Provided records Start Marker

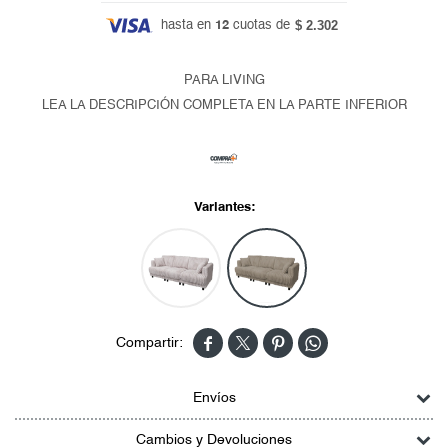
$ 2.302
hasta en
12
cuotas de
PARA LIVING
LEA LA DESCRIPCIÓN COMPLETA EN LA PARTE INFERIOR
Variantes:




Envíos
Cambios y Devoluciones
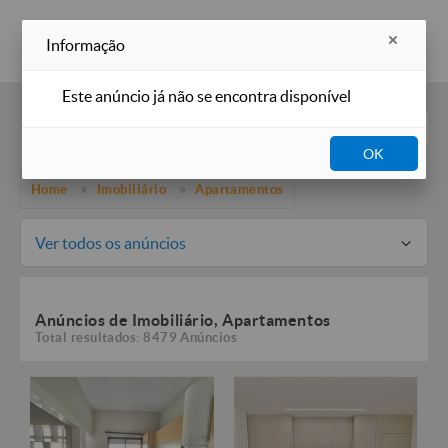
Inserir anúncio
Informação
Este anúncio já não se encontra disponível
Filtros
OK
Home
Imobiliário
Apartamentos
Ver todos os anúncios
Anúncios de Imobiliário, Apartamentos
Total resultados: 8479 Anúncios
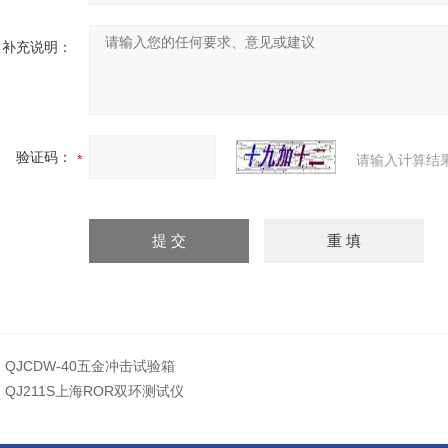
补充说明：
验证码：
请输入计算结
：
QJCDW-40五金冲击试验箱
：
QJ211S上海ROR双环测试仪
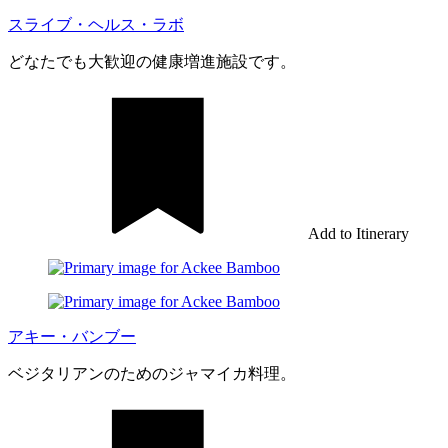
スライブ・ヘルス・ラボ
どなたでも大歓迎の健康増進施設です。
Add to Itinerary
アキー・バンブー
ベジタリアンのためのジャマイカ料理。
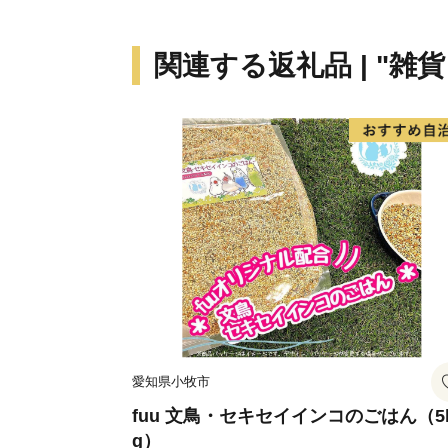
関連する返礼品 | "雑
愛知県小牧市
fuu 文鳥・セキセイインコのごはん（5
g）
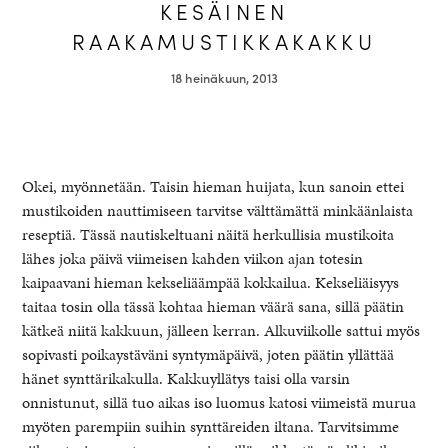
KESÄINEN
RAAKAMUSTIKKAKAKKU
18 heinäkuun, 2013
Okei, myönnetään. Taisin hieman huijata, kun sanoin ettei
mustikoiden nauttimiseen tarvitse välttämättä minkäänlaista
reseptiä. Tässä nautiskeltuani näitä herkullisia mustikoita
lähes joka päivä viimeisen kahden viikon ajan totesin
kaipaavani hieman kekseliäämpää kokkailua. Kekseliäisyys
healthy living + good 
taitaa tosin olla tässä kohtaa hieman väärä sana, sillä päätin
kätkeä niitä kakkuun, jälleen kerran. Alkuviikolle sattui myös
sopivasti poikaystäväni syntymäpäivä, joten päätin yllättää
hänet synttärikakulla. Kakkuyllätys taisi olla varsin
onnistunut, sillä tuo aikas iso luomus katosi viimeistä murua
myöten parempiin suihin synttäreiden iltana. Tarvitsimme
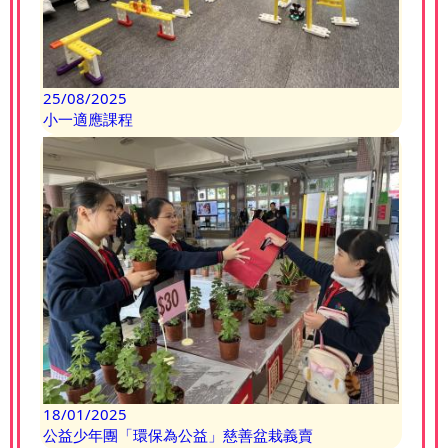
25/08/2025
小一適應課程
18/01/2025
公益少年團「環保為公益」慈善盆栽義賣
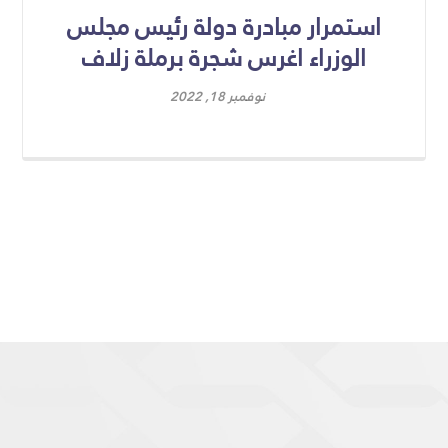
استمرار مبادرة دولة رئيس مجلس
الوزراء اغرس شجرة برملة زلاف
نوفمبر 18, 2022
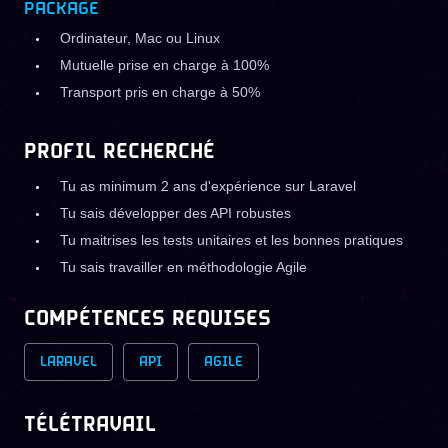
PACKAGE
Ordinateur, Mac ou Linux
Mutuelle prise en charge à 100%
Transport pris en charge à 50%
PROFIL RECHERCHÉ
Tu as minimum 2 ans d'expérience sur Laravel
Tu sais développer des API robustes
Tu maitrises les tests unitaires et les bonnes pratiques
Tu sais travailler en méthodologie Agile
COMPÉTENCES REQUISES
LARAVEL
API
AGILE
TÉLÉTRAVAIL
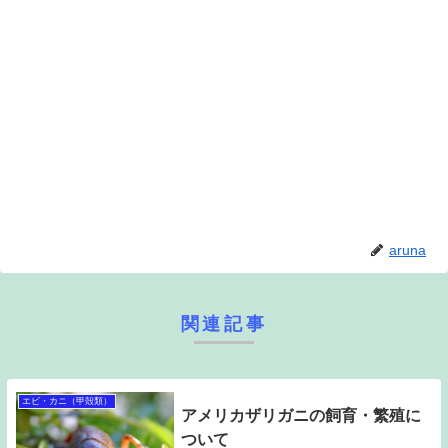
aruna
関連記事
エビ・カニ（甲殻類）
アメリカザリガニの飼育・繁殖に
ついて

Provided records End Marker
Provided records Start Marker

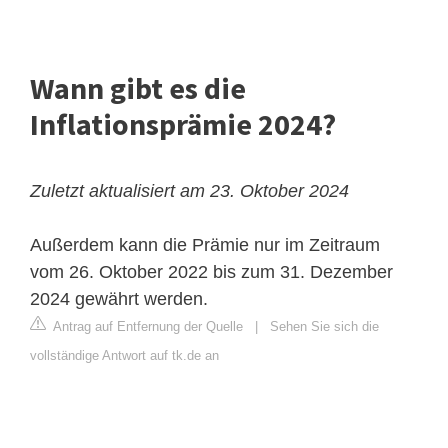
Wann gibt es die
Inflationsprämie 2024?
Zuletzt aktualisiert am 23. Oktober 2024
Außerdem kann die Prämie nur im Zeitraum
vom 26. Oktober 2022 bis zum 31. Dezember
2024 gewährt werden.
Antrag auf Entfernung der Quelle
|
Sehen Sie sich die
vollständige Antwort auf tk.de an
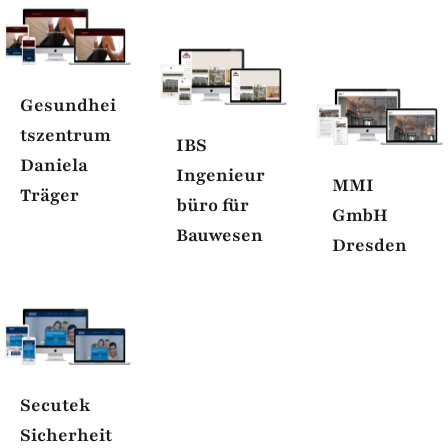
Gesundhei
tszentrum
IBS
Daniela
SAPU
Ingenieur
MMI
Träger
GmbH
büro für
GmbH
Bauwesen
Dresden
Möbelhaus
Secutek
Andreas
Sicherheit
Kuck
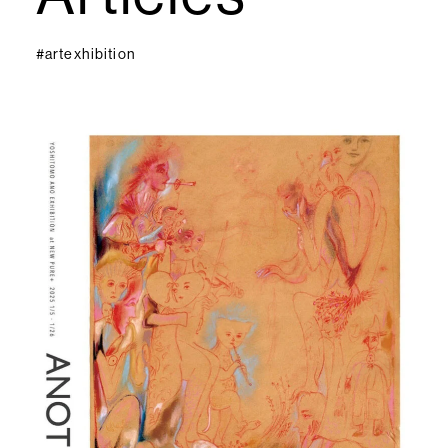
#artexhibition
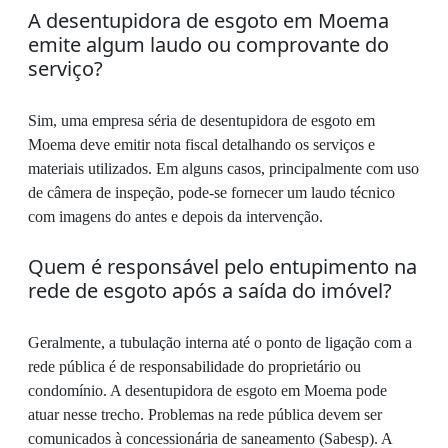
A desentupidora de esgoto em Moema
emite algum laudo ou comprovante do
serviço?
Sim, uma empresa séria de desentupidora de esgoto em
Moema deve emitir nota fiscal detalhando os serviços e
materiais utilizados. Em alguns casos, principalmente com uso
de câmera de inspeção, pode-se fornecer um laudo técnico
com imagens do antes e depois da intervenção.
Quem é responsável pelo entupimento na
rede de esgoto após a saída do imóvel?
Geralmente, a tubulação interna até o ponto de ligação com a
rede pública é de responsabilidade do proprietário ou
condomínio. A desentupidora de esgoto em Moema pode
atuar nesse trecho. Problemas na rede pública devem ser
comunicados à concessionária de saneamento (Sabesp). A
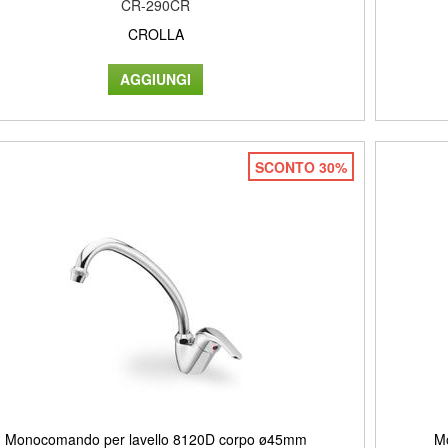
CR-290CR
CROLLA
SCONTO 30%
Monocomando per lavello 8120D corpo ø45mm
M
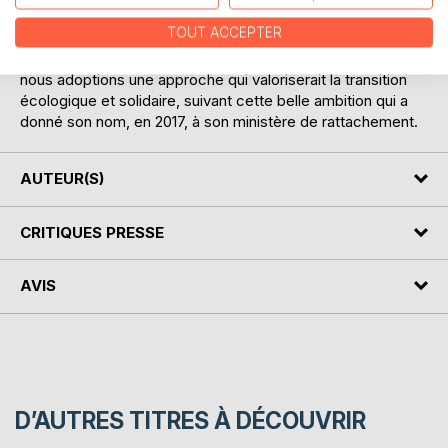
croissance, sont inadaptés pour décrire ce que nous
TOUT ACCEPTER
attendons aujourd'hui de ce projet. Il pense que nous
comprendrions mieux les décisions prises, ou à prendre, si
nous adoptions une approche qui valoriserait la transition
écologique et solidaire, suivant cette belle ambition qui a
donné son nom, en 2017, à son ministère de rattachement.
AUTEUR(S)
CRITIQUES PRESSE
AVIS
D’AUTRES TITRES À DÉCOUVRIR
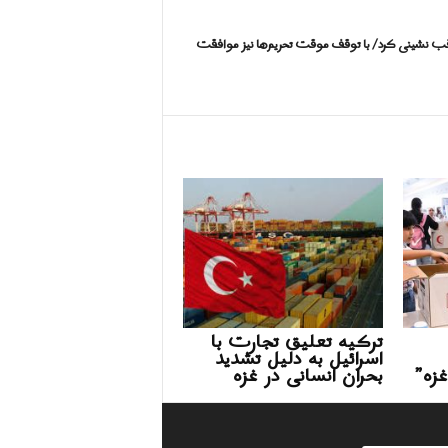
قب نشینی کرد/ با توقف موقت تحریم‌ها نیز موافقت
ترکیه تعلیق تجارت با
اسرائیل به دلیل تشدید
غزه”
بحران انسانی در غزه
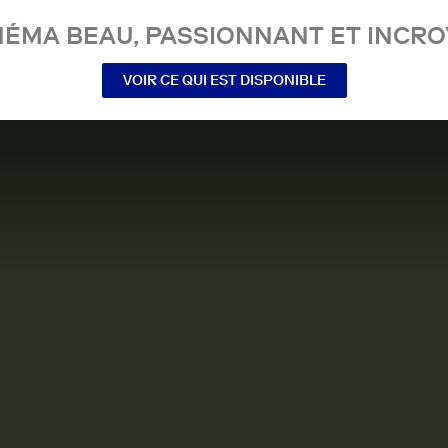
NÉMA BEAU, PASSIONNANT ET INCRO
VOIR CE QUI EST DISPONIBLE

Provided records End Marker

(Your objective): Transcribe, from the material above, the stretch starting at the line with "QJCDW-40五金冲击试验箱" and ending at the line with "taitaa tosin olla", both included, exactly. Do not carry over pictures.

(Solution to the problem):
QJCDW-40五金冲击试验箱
：
QJ211S上海ROR双环测试仪
スライブ・ヘルス・ラボ
どなたでも大歓迎の健康増進施設です。
Add to Itinerary
アキー・バンブー
ベジタリアンのためのジャマイカ料理。
関連する返礼品 | "雑
愛知県小牧市
fuu 文鳥・セキセイインコのごはん（5
g）
KESÄINEN
RAAKAMUSTIKKAKAKKU
18 heinäkuun, 2013
Okei, myönnetään. Taisin hieman huijata, kun sanoin ettei
mustikoiden nauttimiseen tarvitse välttämättä minkäänlaista
reseptiä. Tässä nautiskeltuani näitä herkullisia mustikoita
lähes joka päivä viimeisen kahden viikon ajan totesin
kaipaavani hieman kekseliäämpää kokkailua. Kekseliäisyys
healthy living + good 
taitaa tosin olla tässä kohtaa hieman väärä sana, sillä päätin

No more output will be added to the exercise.